Welcome to Goodness of Fit and Contingency Tables!
Hi there! Welcome to a crucial chapter in Statistics 3. This section is all about becoming a data detective, helping us determine if the data we observe in the real world fits a specific pattern or if two variables are truly connected.
Don't worry if this seems tricky at first; we will break down the powerful Chi-Squared ($\chi^2$) test step-by-step. By the end of this, you’ll be able to confidently test statistical models and relationships!
Why is this chapter important?
- It allows us to validate theoretical models (like Poisson or Binomial distributions) against real-world observations.
- It provides a formal method to test relationships between categories (e.g., "Is preference for football independent of age group?").
- It is a fundamental concept in advanced statistical analysis.
Section 1: The Chi-Squared ($\chi^2$) Test Statistic
The Chi-Squared test is the engine behind both "Goodness of Fit" and "Contingency Table" analysis. It measures how much our observed frequencies ($O_i$) deviate from the expected frequencies ($E_i$).

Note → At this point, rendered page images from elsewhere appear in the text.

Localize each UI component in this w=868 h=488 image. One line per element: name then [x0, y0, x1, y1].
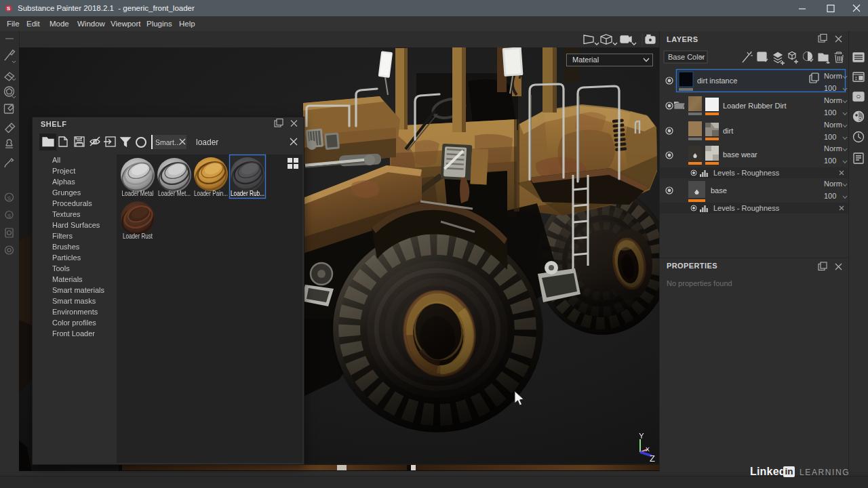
svg-text:Particles: Particles	[52, 253, 81, 262]
svg-text:Tools: Tools	[52, 264, 70, 272]
svg-text:100: 100	[824, 157, 836, 165]
svg-text:Color profiles: Color profiles	[52, 319, 96, 327]
svg-text:Z: Z	[650, 453, 655, 464]
svg-text:Base Color: Base Color	[668, 53, 705, 61]
svg-text:Front Loader: Front Loader	[52, 329, 95, 338]
svg-text:Norm: Norm	[824, 121, 842, 129]
svg-text:Loader Metal: Loader Metal	[122, 190, 154, 197]
svg-text:Loader Pain...: Loader Pain...	[194, 190, 228, 197]
svg-text:100: 100	[824, 84, 836, 92]
svg-text:Smart materials: Smart materials	[52, 286, 105, 294]
svg-text:Norm: Norm	[824, 72, 842, 80]
svg-text:LAYERS: LAYERS	[667, 35, 698, 43]
svg-text:loader: loader	[196, 138, 218, 147]
svg-text:Alphas: Alphas	[52, 178, 75, 186]
svg-text:X: X	[646, 446, 650, 453]
svg-text:100: 100	[824, 192, 836, 200]
svg-text:Brushes: Brushes	[52, 243, 80, 251]
svg-text:100: 100	[824, 133, 836, 141]
svg-text:Textures: Textures	[52, 210, 81, 218]
svg-text:Materials: Materials	[52, 275, 83, 283]
svg-text:Environments: Environments	[52, 308, 98, 316]
svg-text:Y: Y	[639, 432, 644, 440]
svg-text:Hard Surfaces: Hard Surfaces	[52, 221, 100, 229]
svg-text:base wear: base wear	[723, 150, 757, 159]
svg-text:All: All	[52, 156, 60, 164]
svg-text:Project: Project	[52, 167, 75, 175]
svg-text:Levels - Roughness: Levels - Roughness	[713, 204, 780, 212]
svg-text:Norm: Norm	[824, 144, 842, 152]
svg-text:SHELF: SHELF	[41, 120, 67, 128]
svg-text:Filters: Filters	[52, 232, 73, 240]
svg-text:dirt: dirt	[723, 127, 733, 135]
svg-text:Loader Rust: Loader Rust	[123, 232, 153, 240]
svg-text:Norm: Norm	[824, 96, 842, 104]
svg-text:Procedurals: Procedurals	[52, 199, 92, 207]
svg-text:Loader Rubber Dirt: Loader Rubber Dirt	[723, 102, 787, 110]
svg-text:100: 100	[824, 108, 836, 117]
svg-text:dirt instance: dirt instance	[697, 77, 737, 85]
svg-text:Smart masks: Smart masks	[52, 297, 96, 305]
svg-text:S: S	[7, 195, 11, 201]
svg-text:Grunges: Grunges	[52, 188, 81, 197]
svg-text:Norm: Norm	[824, 180, 842, 188]
svg-text:Loader Met...: Loader Met...	[158, 190, 191, 197]
svg-text:Smart...: Smart...	[155, 138, 180, 146]
svg-text:base: base	[711, 186, 727, 195]
svg-text:S: S	[7, 5, 10, 12]
svg-text:Loader Rub...: Loader Rub...	[231, 190, 264, 197]
svg-text:Levels - Roughness: Levels - Roughness	[713, 169, 780, 177]
svg-text:S: S	[7, 213, 11, 219]
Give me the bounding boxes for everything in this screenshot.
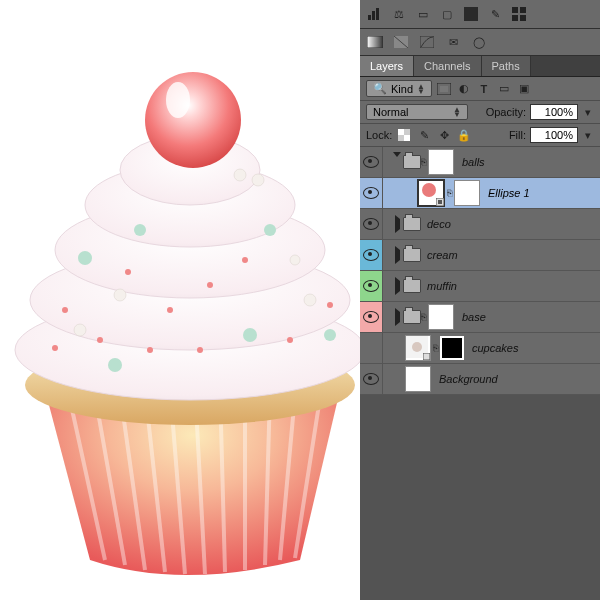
link-icon: ⎘	[447, 188, 452, 198]
layers-icon[interactable]: ▢	[438, 5, 456, 23]
filter-smart-icon[interactable]: ▣	[516, 81, 532, 97]
mask-thumbnail[interactable]	[428, 304, 454, 330]
layer-name[interactable]: balls	[456, 156, 600, 168]
disclosure-icon[interactable]	[395, 246, 400, 264]
svg-point-63	[412, 342, 422, 352]
visibility-toggle[interactable]	[363, 311, 379, 323]
mask-thumbnail[interactable]	[428, 149, 454, 175]
svg-rect-58	[404, 135, 410, 141]
layer-name[interactable]: Background	[433, 373, 600, 385]
svg-point-33	[167, 307, 173, 313]
svg-rect-55	[440, 86, 448, 92]
layer-group-base[interactable]: ⎘ base	[360, 302, 600, 333]
layer-name[interactable]: deco	[421, 218, 600, 230]
envelope-icon[interactable]: ✉	[444, 33, 462, 51]
curves-icon[interactable]	[418, 33, 436, 51]
disclosure-icon[interactable]	[395, 277, 400, 295]
svg-rect-42	[368, 15, 371, 20]
lock-position-icon[interactable]: ✥	[436, 127, 452, 143]
svg-point-36	[147, 347, 153, 353]
layer-name[interactable]: cupcakes	[466, 342, 600, 354]
circle-icon[interactable]: ◯	[470, 33, 488, 51]
histogram-icon[interactable]	[366, 5, 384, 23]
svg-rect-44	[376, 8, 379, 20]
svg-point-22	[74, 324, 86, 336]
scales-icon[interactable]: ⚖	[390, 5, 408, 23]
grid-icon[interactable]	[510, 5, 528, 23]
layer-group-balls[interactable]: ⎘ balls	[360, 147, 600, 178]
visibility-toggle[interactable]	[363, 249, 379, 261]
folder-icon	[403, 217, 421, 231]
eyedropper-icon[interactable]: ✎	[486, 5, 504, 23]
layer-background[interactable]: Background	[360, 364, 600, 395]
fill-input[interactable]: 100%	[530, 127, 578, 143]
blend-mode-select[interactable]: Normal ▲▼	[366, 104, 468, 120]
disclosure-icon[interactable]	[395, 215, 400, 233]
visibility-toggle[interactable]	[363, 373, 379, 385]
tab-channels[interactable]: Channels	[414, 56, 481, 76]
layer-name[interactable]: muffin	[421, 280, 600, 292]
svg-point-38	[287, 337, 293, 343]
layer-group-muffin[interactable]: muffin	[360, 271, 600, 302]
document-icon[interactable]: ▭	[414, 5, 432, 23]
svg-point-18	[166, 82, 190, 118]
visibility-toggle[interactable]	[363, 156, 379, 168]
layer-thumbnail[interactable]	[405, 366, 431, 392]
svg-rect-64	[423, 353, 430, 360]
svg-point-19	[234, 169, 246, 181]
svg-rect-47	[520, 7, 526, 13]
layer-ellipse-1[interactable]: ⎘ Ellipse 1	[360, 178, 600, 209]
link-icon: ⎘	[433, 343, 438, 353]
svg-point-32	[97, 337, 103, 343]
visibility-toggle[interactable]	[363, 187, 379, 199]
tool-options-row-2: ✉ ◯	[360, 29, 600, 56]
swatch-dark-icon[interactable]	[462, 5, 480, 23]
layer-group-deco[interactable]: deco	[360, 209, 600, 240]
folder-icon	[403, 279, 421, 293]
lock-paint-icon[interactable]: ✎	[416, 127, 432, 143]
svg-point-26	[134, 224, 146, 236]
fill-label: Fill:	[509, 129, 526, 141]
filter-pixel-icon[interactable]	[436, 81, 452, 97]
layer-name[interactable]: cream	[421, 249, 600, 261]
tab-layers[interactable]: Layers	[360, 56, 414, 76]
opacity-input[interactable]: 100%	[530, 104, 578, 120]
opacity-dropdown[interactable]: ▾	[582, 106, 594, 119]
fill-dropdown[interactable]: ▾	[582, 129, 594, 142]
svg-point-23	[304, 294, 316, 306]
filter-shape-icon[interactable]: ▭	[496, 81, 512, 97]
svg-point-28	[243, 328, 257, 342]
tab-paths[interactable]: Paths	[482, 56, 531, 76]
svg-rect-48	[512, 15, 518, 21]
pattern-icon[interactable]	[392, 33, 410, 51]
layer-thumbnail[interactable]	[417, 179, 445, 207]
disclosure-icon[interactable]	[395, 308, 400, 326]
cupcake-artwork	[0, 0, 360, 600]
gradient-icon[interactable]	[366, 33, 384, 51]
visibility-toggle[interactable]	[363, 218, 379, 230]
svg-point-59	[422, 183, 436, 197]
select-arrows-icon: ▲▼	[417, 84, 425, 94]
disclosure-icon[interactable]	[393, 152, 401, 167]
visibility-toggle[interactable]	[363, 280, 379, 292]
lock-transparency-icon[interactable]	[396, 127, 412, 143]
filter-adjust-icon[interactable]: ◐	[456, 81, 472, 97]
layer-group-cream[interactable]: cream	[360, 240, 600, 271]
search-icon: 🔍	[373, 82, 387, 95]
svg-point-40	[52, 345, 58, 351]
panels: ⚖ ▭ ▢ ✎ ✉ ◯ Layers Channels Paths 🔍 Kind…	[360, 0, 600, 600]
filter-type-icon[interactable]: T	[476, 81, 492, 97]
lock-all-icon[interactable]: 🔒	[456, 127, 472, 143]
layer-name[interactable]: base	[456, 311, 600, 323]
canvas-viewport	[0, 0, 360, 600]
filter-kind-select[interactable]: 🔍 Kind ▲▼	[366, 80, 432, 97]
layer-filter-row: 🔍 Kind ▲▼ ◐ T ▭ ▣	[360, 77, 600, 101]
blend-mode-value: Normal	[373, 106, 408, 118]
mask-thumbnail[interactable]	[454, 180, 480, 206]
layer-cupcakes[interactable]: ⎘ cupcakes	[360, 333, 600, 364]
layer-thumbnail[interactable]	[405, 335, 431, 361]
lock-label: Lock:	[366, 129, 392, 141]
mask-thumbnail[interactable]	[440, 336, 464, 360]
layer-name[interactable]: Ellipse 1	[482, 187, 600, 199]
svg-point-24	[290, 255, 300, 265]
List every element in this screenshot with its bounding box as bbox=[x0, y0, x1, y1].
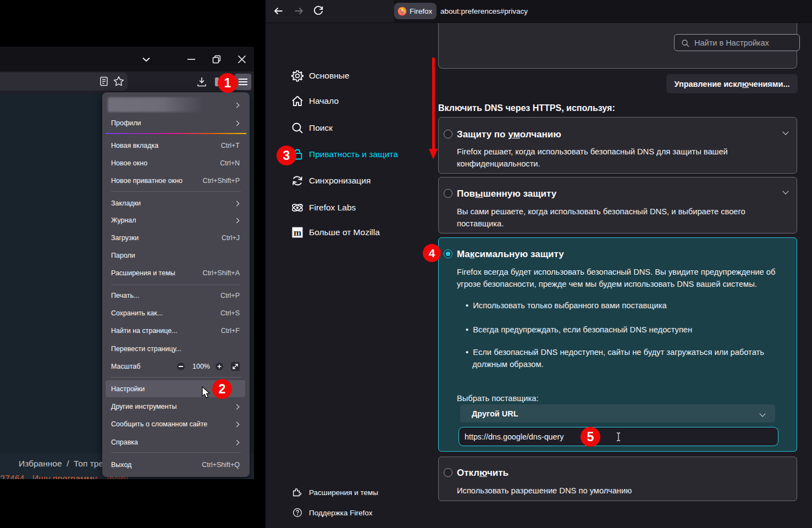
svg-text:m: m bbox=[294, 227, 301, 238]
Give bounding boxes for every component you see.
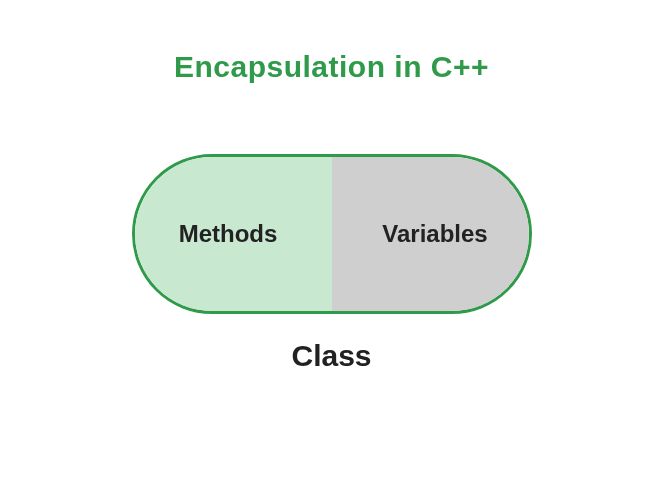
diagram-title: Encapsulation in C++ [174, 50, 489, 84]
methods-label: Methods [179, 220, 278, 248]
variables-label: Variables [382, 220, 487, 248]
class-label: Class [291, 339, 371, 373]
encapsulation-capsule: Methods Variables [132, 154, 532, 314]
capsule-right-half: Variables [332, 157, 529, 311]
capsule-left-half: Methods [135, 157, 332, 311]
capsule-container: Methods Variables [132, 154, 532, 314]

What does the $\chi^2$ statistic measure?
Imagine you are throwing darts at a target. You expect the darts to land mostly in the bullseye region (the expected pattern). The $\chi^2$ statistic tells you how far away, on average, your actual throws (the observed data) landed from where they should have been.
If the calculated $\chi^2$ value is small, the observed data fits the expectation well. If it's large, something is wrong with the expectation, and we reject the null hypothesis.
The Formula for the Test Statistic, $X^2$
The test statistic, $X^2$, is calculated as the sum of squared differences between observed and expected frequencies, weighted by the expected frequency:
$$X^2 = \sum \frac{(O_i - E_i)^2}{E_i}$$- $O_i$: The Observed Frequency in category $i$. This is the raw data you collected.
- $E_i$: The Expected Frequency in category $i$. This is what theory or the null hypothesis suggests should happen.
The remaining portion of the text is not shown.